Conheci Richard Basehart nesta filmagem e nos tornamos bons amigos. Ele foi escalado como um alto sacerdote Maia. Richard tinha acabado de regressar aos EUA depois de trabalhar no exterior por muitos anos. A atriz inglesa Shirley Anne Field também esteve nessa, ainda fresca do seu sucesso em Tudo Começou no Sábado (Saturday Night and Sunday Morning, 1960, de Karel Reisz). Deus, ela era sexy! E uma boa atriz, mas Os Reis do Sol era coisa de histórias em quadrinhos.

Havia uma cena em que os espanhóis estão invadindo o território Maia pelo mar, tentando seqüestrar George Chakiris, que interpretou um líder Maia. Nós tínhamos esses caras nesses barcos cenográficos. Vem uma onda poderosa. Os barcos viraram de cabeça para baixo e percebemos que muitos dos extras não sabiam nadar. Eu era um bom nadador e fui capaz de puxar algumas pessoas para a terra. Felizmente, ninguém se afogou.

Eis o que aconteceu. Os figurantes eram todos pobres nativos, que foram pagos U$ 4,00 por dia se pudessem nadar. Se não pudessem nadar, eles eram mantidos em terra e pagos apenas U$ 2,00 por dia. Então naturalmente essas pobres pessoas mentiram. Nós nunca verificamos se eles realmente podiam nadar.

SC: Você trabalhou como assistente de direção na comédia de 1965 O Harém das Encrencas (John Goldfarb, Please Come Home!, de J. Lee Thompson). Esse filme foi arrasado pela crítica há 40 anos atrás, mas agora é considerado um clássico cult da comédia burlesca.

JF: J. Lee Thompson gostou do meu trabalho em Os Reis do Sol. Ele me levou para a Fox para fazer A Senhora e Seus Maridos (What a Way to Go!, 1964), que foi um enorme sucesso. (A Senhora e Seus Maridos é uma comédia de humor negro sobre uma mulher [Shirley MacLaine] que se casa com quatro homens; seus maridos tornam-se incrivelmente ricos e morrem prematuramente, deixando a ela suas fortunas. - Ed.) A Fox queria Lee para dirigir Shirley MacLaine em outro filme imediatamente. Então eles encontraram O Harém das Encrencas, que era um roteiro de William Peter Blatty. Naquela época, antes de O Exorcista, Blatty era conhecido como romancista e roteirista de comédia. Lee me promoveu a assistente de direção em O Harém das Encrencas, algo contra o qual a Fox lutou poderosamente - mas Lee prevaleceu.

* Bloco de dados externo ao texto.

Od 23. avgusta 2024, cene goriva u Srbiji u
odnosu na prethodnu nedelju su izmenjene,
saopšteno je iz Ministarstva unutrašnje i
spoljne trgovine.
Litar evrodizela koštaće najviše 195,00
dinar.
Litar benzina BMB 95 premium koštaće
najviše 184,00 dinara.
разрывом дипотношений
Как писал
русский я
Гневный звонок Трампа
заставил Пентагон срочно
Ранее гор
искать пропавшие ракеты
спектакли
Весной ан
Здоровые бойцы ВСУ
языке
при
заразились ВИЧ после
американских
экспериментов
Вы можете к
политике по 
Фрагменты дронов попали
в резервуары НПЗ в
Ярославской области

Peter Ustinov esteve absolutamente hilário como o Rei Fawz, um xeique árabe que queria vingança contra Notre Dame, porque eles não deixaram seu filho entrar no time de futebol. Por razões relacionadas ao petróleo e à política, o Departamento de Estado forçou Notre Dame a ir para o Oriente Médio para jogar contra “Fawz U.” Ustinov era simplesmente um sujeito adorável, muito engraçado. Ele improvisava o tempo todo. Ele dizia as suas falas, e depois continuava, sempre fazendo a equipe mijar de rir.

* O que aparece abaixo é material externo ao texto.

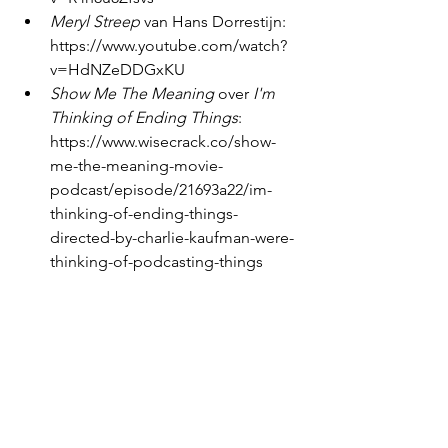
Meryl Streep
 van Hans Dorrestijn: 
https://www.youtube.com/watch?
v=HdNZeDDGxKU 
Show Me The Meaning
 over 
I'm 
Thinking of Ending Things
: 
https://www.wisecrack.co/show-
me-the-meaning-movie-
podcast/episode/21693a22/im-
thinking-of-ending-things-
directed-by-charlie-kaufman-were-
thinking-of-podcasting-things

O Harém das Encrencas foi um dos grandes passos em falso da história do cinema. Notre Dame figurava com destaque no roteiro, mas ninguém se preocupou em obter autorização da universidade, e eles ameaçaram processar. Isso levou o filme a ter uma publicidade terrível, recebendo um massacre de críticas negativas. Lee e Blatty ficaram perplexos com essa surra de críticas.

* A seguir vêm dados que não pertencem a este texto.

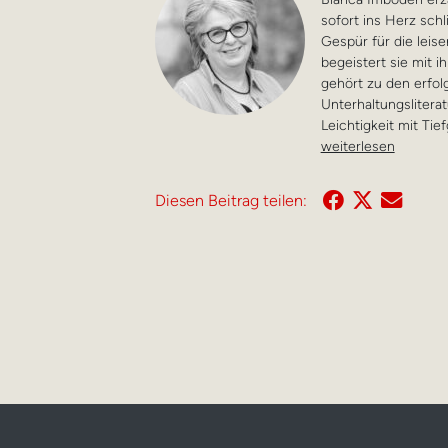
sofort ins Herz sch
Gespür für die leis
begeistert sie mit 
gehört zu den erfo
Unterhaltungslitera
Leichtigkeit mit Tie
weiterlesen
Diesen Beitrag teilen:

Nessa época, eu mostrei a Lee um roteiro que queria dirigir, chamado On the Day of His Death, a partir de um pequeno romance do escritor polonês Marek Hlasko. Era sobre imigrantes em Israel. On the Day of His Death continua a ser uma grande história, ainda gostaria de filmá-la. Marek e eu nos tornamos muito bons amigos. Ele era um escritor brilhante que fez trabalho manual para sobreviver. Estive com ele em Berlim, e ele veio me visitar na Califórnia. Lee me ajudou nesse projeto financiando várias viagens a Israel para que eu pudesse examinar as locações e tocar o projeto adiante. Infelizmente nunca chegou a acontecer. (Hlasko era conhecido como “o James Dean da Polônia”. Apesar do reconhecimento internacional, a bebida e o desespero eram a sua praça. Hlasko se matou com soníferos e álcool em Wiesbaden, Alemanha Ocidental, em 1969. - Ed.)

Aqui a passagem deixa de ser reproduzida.